Transactions with shareholders (please include convertible loans and shareholder loans)

During the year the company recognised interest receivable of HK$143k (2019: interest payable HK$216k). The balance due from shareholders which included the shareholders’ loan and convertible bonds at the year end was HK$18,141k (2019: HK$ 14,798k).

Save as those transactions and balances disclosed elsewhere in these financial statements with shareholders and directors and Cyber Lion Limited (a company controlled by Edward Ng and Ajay Rajpal), GVMH PLC and its subsidiaries had no material transactions with related parties.

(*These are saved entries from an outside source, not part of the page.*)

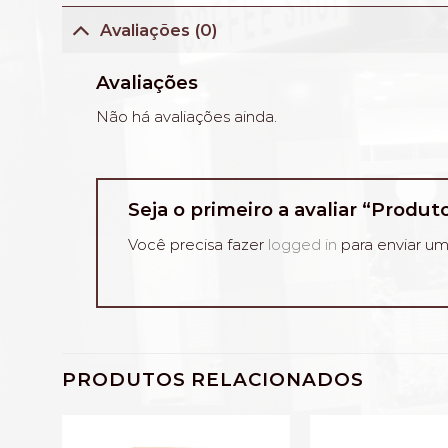
Avaliações (0)
Avaliações
Não há avaliações ainda.
Seja o primeiro a avaliar “Produt
Você precisa fazer
logged in
para enviar um
PRODUTOS RELACIONADOS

23.  Event after reporting period

At 31 December 2020, GVMH PLC and its subsidiaries did not have material non-adjusting events after the report period that have significant impact on the financial position and operation of the Group.

24.  List of subsidiaries

As at 31 December 2020 the following list contains only the particulars of subsidiaries which principally affected the results, assets or liabilities of GVMH PLC and its subsidiaries.

Proportion of ownership interest
Name of GVMH PLC Place of incorporation/ operation Particulars of issued and paid-up capital GVMH PLC and subsidiaries effective interest Held by GVMH PLC Held by the subsidiary Principal activities
GVC Holdings Ltd BVI/Hong Kong US$10,862 100% 100% - Investment holdings
Billion Wise Investment Ltd BVI / Hong Kong US$10,862 100.0% - 100%   Investment holdings
Founding Technology (Int'l) Ltd Hong Kong HK$10,000 70.0% -  70% Social Media Marketing
Grand Vision Communication Ltd BVI / Hong Kong US$10,843 100% -   100% Investment holdings
(2019:79.87%) (2019:79.87%)
Grand Vision Media Limited Hong Kong HK$1,000,000 100%           -   100% Advertising
(2019:79.87%) (2019:79.87%)
Grand Vision Media Network Limited Hong Kong HK$7,824,268 100.0%           -   100.0% 3D panel advertising
Grand Vision Media (Technology) (Shenzhen) Ltd PRC/Hong Kong RMB832,987 100%           -   100% Advertising
(2019:79.87%) (2019:79.87%)
Ying Interactive Marketing Services Ltd Hong Kong HK$4,900,000 55.0% 55%             -   Social Media Marketing
Shanghai Hongshi Culture Media Co., Ltd PRC RBM5,874,000 100.0%           -   100.0% 3D panel advertising

25.  Control

At 31 December 2020, there is no one controlling party.